EXERCISE BRIEF = From the data below, copy exactly the lines that lie between the one holding "нарушения в коммерческих организациях" and the one holding "します。【ポケモンユナイト】ボット(bot)はい", including both, and nothing more.
INPUT Block Start
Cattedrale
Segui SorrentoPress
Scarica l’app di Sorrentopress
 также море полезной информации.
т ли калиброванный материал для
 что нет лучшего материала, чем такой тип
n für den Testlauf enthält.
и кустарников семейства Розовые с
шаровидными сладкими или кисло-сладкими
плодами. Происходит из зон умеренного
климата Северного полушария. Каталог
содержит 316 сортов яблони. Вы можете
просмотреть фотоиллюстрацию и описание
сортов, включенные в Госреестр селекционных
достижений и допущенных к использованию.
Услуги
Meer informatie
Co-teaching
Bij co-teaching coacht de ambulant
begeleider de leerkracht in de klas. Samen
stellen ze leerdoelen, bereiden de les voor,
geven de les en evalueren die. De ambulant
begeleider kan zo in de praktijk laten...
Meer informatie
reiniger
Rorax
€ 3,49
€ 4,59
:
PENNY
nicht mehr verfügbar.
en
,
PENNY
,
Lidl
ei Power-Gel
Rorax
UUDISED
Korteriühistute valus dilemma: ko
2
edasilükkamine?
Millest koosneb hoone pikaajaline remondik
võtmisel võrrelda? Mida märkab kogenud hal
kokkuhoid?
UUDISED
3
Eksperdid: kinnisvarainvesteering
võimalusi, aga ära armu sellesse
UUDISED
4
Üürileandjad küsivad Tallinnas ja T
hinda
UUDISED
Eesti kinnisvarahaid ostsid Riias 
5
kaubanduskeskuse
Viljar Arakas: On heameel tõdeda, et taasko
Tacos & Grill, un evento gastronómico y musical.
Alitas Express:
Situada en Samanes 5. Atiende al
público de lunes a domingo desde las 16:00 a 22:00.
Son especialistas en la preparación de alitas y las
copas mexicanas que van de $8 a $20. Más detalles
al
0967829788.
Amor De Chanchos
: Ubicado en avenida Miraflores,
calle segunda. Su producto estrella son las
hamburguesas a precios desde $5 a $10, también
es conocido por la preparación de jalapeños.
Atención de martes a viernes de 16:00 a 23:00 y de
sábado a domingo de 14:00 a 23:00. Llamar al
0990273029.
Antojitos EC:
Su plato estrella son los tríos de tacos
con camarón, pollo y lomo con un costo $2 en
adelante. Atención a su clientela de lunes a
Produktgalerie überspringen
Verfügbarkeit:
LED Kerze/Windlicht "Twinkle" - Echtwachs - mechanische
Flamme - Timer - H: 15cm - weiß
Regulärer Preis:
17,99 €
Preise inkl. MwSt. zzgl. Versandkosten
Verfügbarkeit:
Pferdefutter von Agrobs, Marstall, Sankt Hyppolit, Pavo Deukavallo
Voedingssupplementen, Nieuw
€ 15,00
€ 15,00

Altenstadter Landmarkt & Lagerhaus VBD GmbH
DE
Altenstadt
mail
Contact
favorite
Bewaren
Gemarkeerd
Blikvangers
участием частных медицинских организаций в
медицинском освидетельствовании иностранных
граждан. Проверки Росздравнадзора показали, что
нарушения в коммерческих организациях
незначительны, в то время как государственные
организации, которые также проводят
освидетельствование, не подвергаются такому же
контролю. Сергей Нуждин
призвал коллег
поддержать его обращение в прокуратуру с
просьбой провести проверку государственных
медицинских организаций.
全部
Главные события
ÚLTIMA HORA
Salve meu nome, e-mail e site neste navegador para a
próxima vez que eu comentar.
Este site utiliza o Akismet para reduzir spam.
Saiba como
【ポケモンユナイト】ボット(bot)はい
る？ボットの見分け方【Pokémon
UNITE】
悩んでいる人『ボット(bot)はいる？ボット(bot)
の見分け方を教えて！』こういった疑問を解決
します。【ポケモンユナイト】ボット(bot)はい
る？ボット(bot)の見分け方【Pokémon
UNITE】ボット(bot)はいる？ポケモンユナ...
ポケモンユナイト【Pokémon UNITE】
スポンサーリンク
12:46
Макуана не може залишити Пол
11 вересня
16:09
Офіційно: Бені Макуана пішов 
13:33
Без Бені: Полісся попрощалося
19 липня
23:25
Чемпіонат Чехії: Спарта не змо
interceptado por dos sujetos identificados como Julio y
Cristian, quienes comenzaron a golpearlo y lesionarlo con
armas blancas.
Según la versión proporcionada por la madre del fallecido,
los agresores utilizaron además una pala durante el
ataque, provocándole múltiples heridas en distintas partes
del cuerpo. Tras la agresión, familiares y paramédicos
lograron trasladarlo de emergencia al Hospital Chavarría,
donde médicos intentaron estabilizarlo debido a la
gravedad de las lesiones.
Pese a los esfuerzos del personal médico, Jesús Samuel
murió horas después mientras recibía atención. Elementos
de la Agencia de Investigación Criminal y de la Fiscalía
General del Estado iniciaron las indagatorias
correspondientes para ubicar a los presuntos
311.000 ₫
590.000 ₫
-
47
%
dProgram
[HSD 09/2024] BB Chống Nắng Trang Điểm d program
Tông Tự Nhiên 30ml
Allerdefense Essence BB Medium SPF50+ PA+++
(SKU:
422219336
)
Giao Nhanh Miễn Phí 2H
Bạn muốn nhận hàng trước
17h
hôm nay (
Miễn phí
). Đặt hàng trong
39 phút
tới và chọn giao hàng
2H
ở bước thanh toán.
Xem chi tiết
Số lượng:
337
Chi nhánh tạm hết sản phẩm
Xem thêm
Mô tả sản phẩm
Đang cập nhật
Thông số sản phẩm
INPUT Block End
RESPONSE FOR THIS EXERCISE =
нарушения в коммерческих организациях
незначительны, в то время как государственные
организации, которые также проводят
освидетельствование, не подвергаются такому же
контролю. Сергей Нуждин
призвал коллег
поддержать его обращение в прокуратуру с
просьбой провести проверку государственных
медицинских организаций.
全部
Главные события
ÚLTIMA HORA
Salve meu nome, e-mail e site neste navegador para a
próxima vez que eu comentar.
Este site utiliza o Akismet para reduzir spam.
Saiba como
【ポケモンユナイト】ボット(bot)はい
る？ボットの見分け方【Pokémon
UNITE】
悩んでいる人『ボット(bot)はいる？ボット(bot)
の見分け方を教えて！』こういった疑問を解決
します。【ポケモンユナイト】ボット(bot)はい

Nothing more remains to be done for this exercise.